Dal 2010 il numero di prescrizioni annue sta lentamente diminuendo, ma il numero è ancora alto se pensiamo che nel 2017 vi erano ancora 58 prescrizioni ogni 100 americani, con una percentuale più alta nei piccoli centri abitati con un elevato tasso di disoccupazione e mancanza di assicurazione.

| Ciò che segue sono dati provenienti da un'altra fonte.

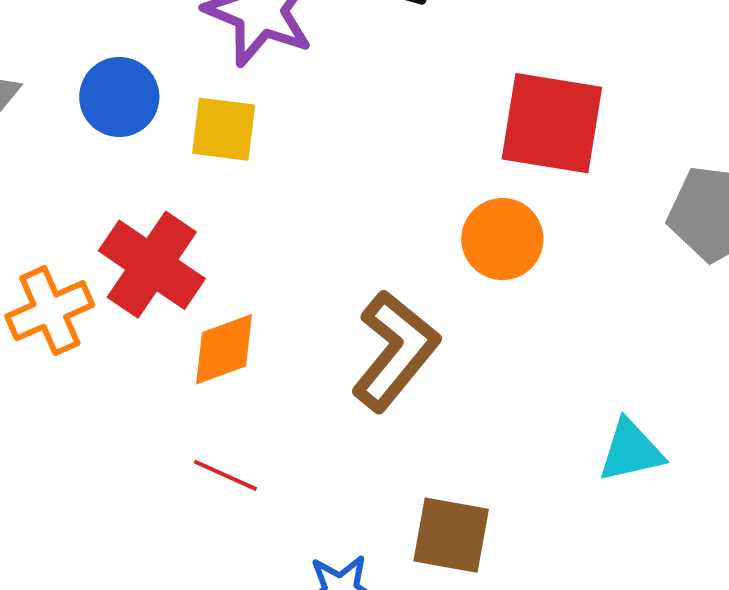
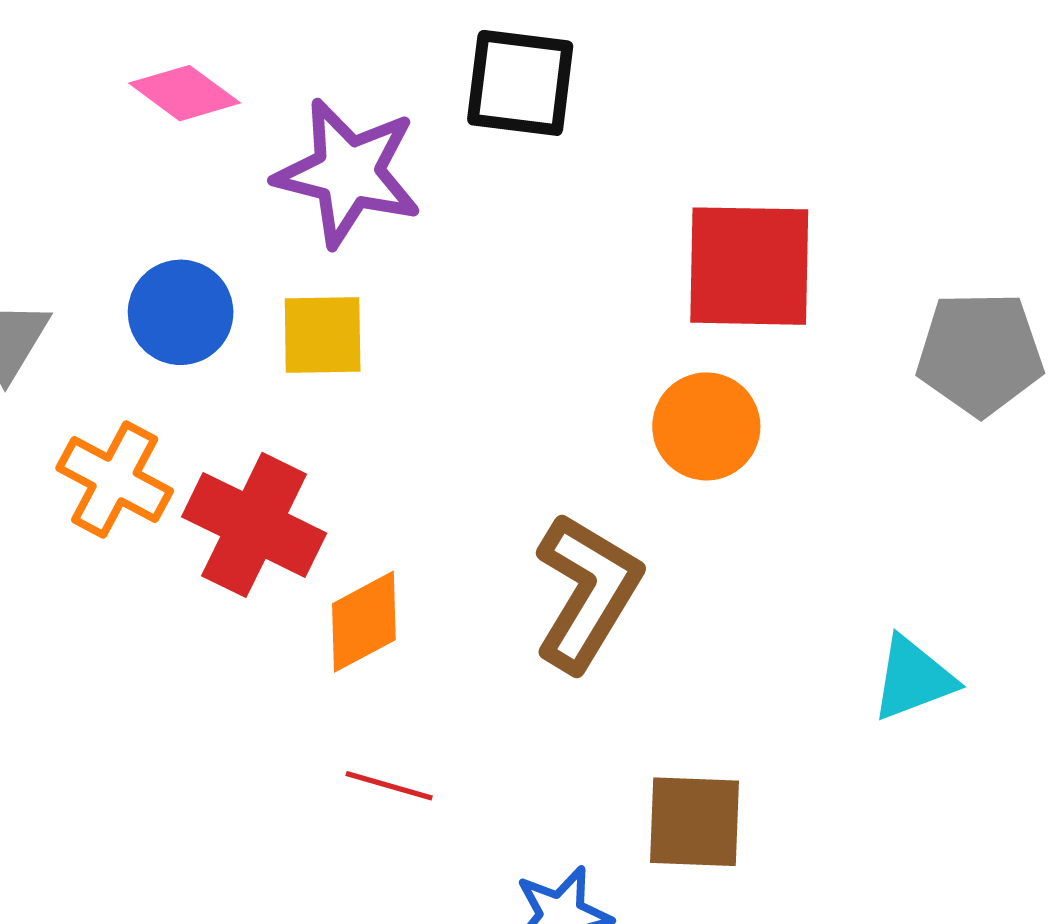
orange cross: (50, 311) -> (115, 479), moved, turned -30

A fine luglio 2021, lo Stato di New York ha annunciato che Johnson&Johnson e altre tre aziende farmaceutiche, accusate dalle autorità statunitensi di aver alimentato la crisi degli oppioidi, hanno patteggiato e sono pronte a sborsare 26 miliardi di dollari per chiudere il contenzioso e porre fine a circa 4’000 azioni giudiziarie intentate da decine di Stati. Nel dettaglio Johnson&Johnson pagherà 5 miliardi di dollari spalmati su nove anni, mentre i distributori McKesson, Cardinal Health e AmerisourceBergen 21 miliardi nell’arco di 18 anni.

Facendo un bilancio, la guerra in Afghanistan è stata un beneficio non per gli afghani, ma per le case farmaceutiche occidentali, i produttori di armi, le società di mercenari, le mafie anche italiane, le organizzazioni terroristiche islamiche, ma soprattutto gli Stati capitalisti.